Belongia and Ireland point out that my early work on policy rules in the 1970s was completely in terms of money growth rules.  That is true, but why the change toward interest rate rules? In their brief history of the 1980s and 1990s, Belongia and Ireland seem to provide an answer with a summary of my 1993 policy rule paper which they say “showed how well the Fed adjusted its funds rate target in response to movements in output and inflation during the late 1980s and early 1990s. The debate was closed. A new consensus, prevailing to this day, placed interest rates instead of money at the heart of all monetary policy discussions.”

But that Fed decisions were fairly close to some interest rate rule during such a short span of time was not my rationale for proposed interest rate rule.  Rather research in monetary theory was the rationale. It was the implication of empirically estimated structural monetary models (with rational expectations and rigidities) that I was developing and working with in the 1980s.  They had exchange rates and long term interest rates as well as short term interest rates with both internal and external dynamic stochastic shocks.

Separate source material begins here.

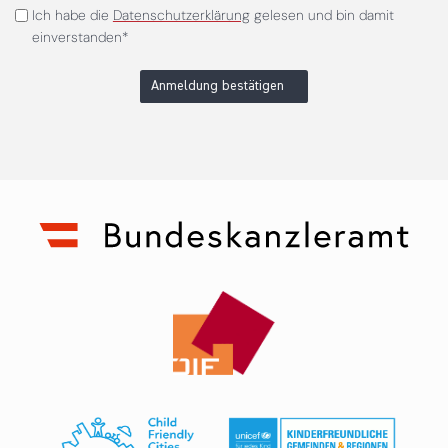
Ich habe die
Datenschutzerklärung
gelesen und bin damit
einverstanden*
Anmeldung bestätigen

These models showed that interest rates rules would work better, at least with the range of shocks observed in the United States.  This result first came out of research I was doing at the Philadelphia Fed with Nicholas Carlozzi, but the close connection between money growth rules and interest rate rules was very important in my view and I stressed it often. Different types of models and views on the monetary transmission mechanism led to similar conclusions so it was a robust result.  In one of his last research papers Milton Friedman argued that the Taylor rule for the interest rate worked well because it was a way to keep the growth rate of the money supply constant, another way to make the connection between money growth rules and interest rate rules.

I argued that interest rate rules need to be placed within a band. Outside that band the central bank should rely on money growth rules.  In simulating the multi-country empirical model at Stanford in the 1980s we took account of the zero bound on the interest rate, switching to money growth. And this is what I recommended in 2009.  However, the series of on-and-off quantitative easing that began in 2009 was never aimed at keeping money growth steady or even at keeping it from falling, which is clear in the erratic behavior of M2 (see here) or Divisia, as Belongia and Ireland show.

In order to go from the interesting empirical results of Belongia and Ireland to a policy strategy, more research on alternative policy rules is needed.  Are there structural models where alternative policy rules with money growth work better? What are those rules? Are they robust to other types of models? Such research led to the types of policy rules that are now the focus of so much attention. In my view it will lead to improvement in these rules, and in this regard it is useful to recall where policy rules for the interest rate came from in the first place.